Payal Kapadia, Hirokazu Kore-eda

Source: Screen International

Payal Kapadia, Hirokazu Kore-eda

Filmmaker Payal Kapadia has addressed India’s decision to overlook her award-winning feature All We Imagine As Light, which had been hotly tipped for the best international feature film Oscar.

Speaking with Japanese auteur Hirokazu Kore-eda at Tokyo International Film Festival today, Kapadia said: “With this film, we got a lot already so I’m very satisfied with how the journey of the film has gone. It’s been really more than I expected at all so everything that comes its way is a bonus to me.”

She later commented how she “greatly admired” Kiran Rao, the director of Laapataa Ladies, which was submitted to the Academy by the Film Federation of India (FFI).

All We Imagine As Light was considered the frontrunner for selection after becoming the first Indian film to play in Competition in Cannes in 30 years and saw Kapadia become the first Indian female filmmaker to win the Grand Prix at the festival.

The film, which is a France-India-Netherlands-Luxembourg co-production, also made the four-strong shortlist of France’s Oscar committee and Kapadia singled out French funding for praise.
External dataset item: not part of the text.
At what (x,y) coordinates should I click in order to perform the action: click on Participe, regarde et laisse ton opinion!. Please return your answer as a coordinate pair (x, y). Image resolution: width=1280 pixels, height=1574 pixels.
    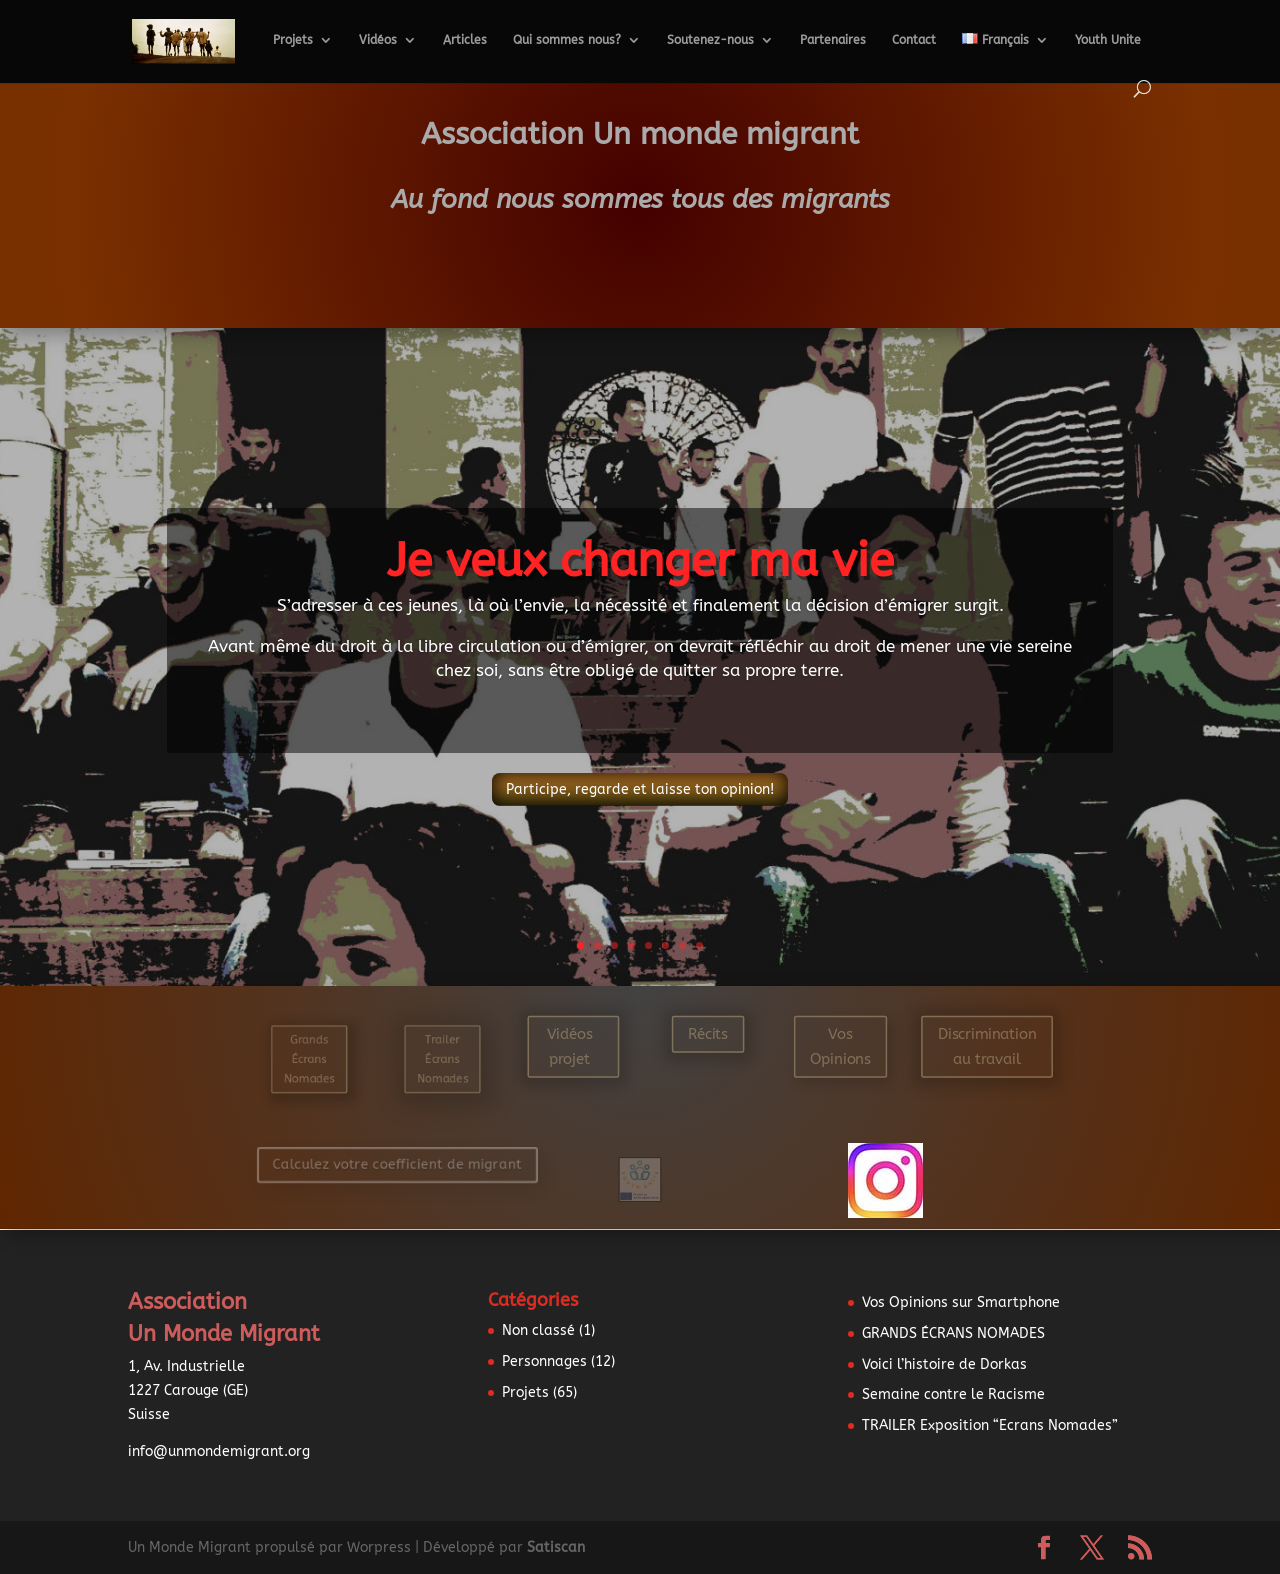     Looking at the image, I should click on (640, 789).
Kore-eda was on the Competition jury at this year’s Cannes and revealed he first approached Kapadia at the festival’s afterparty, once the awards had been handed out. When compiling this year’s TIFF Lounge Talks, which he helps organise with the festival, Kapadia was the first name he mentioned.

The two discussed her career to date, which included study at the Film and Television Institute Of India after a “miserable” five years working as an assistant director and her first documentary feature, A Night Of Knowing Nothing, for which Kapadia won the Golden Eye at Cannes in 2021 where the film played in Directors’ Fortnight.

When Kore-eda asked if many in the Indian film business move toward working on “singing and dancing movies” such as a RRR, Kapadia said: “It’s not easy to sustain a career in independent movies. For a lot of people, it’s not a choice going to mainstream industry because we don’t have a support system after film school and people need to earn money. Film schools used to have a connection with the national TV channel and people would be supported but now there is no such structure.”

A release in Japan is planned for July 2025. Sideshow and Janus Films will release in the US on November 14. Speaking about the upcoming India release on November 22, Kapadia quipped: “They will need to do promotion because nobody wants to go to cinemas anymore. It’s very sad.”

The drama, which has played a raft of festivals since Cannes, it follows two nurses with troubled relationships in Mumbai who head off on a road trip to a beach town.

Reflecting on the themes of family that are tackled in the film, Kapadia said: “It’s good to raise these questions but how they land [with the audience in India] is always complicated. But that doesn’t mean we stop. We have to continue to ask these questions, continue to express these feelings that we have about society. That’s our job. I hope people respond to it in the way that it was intended.”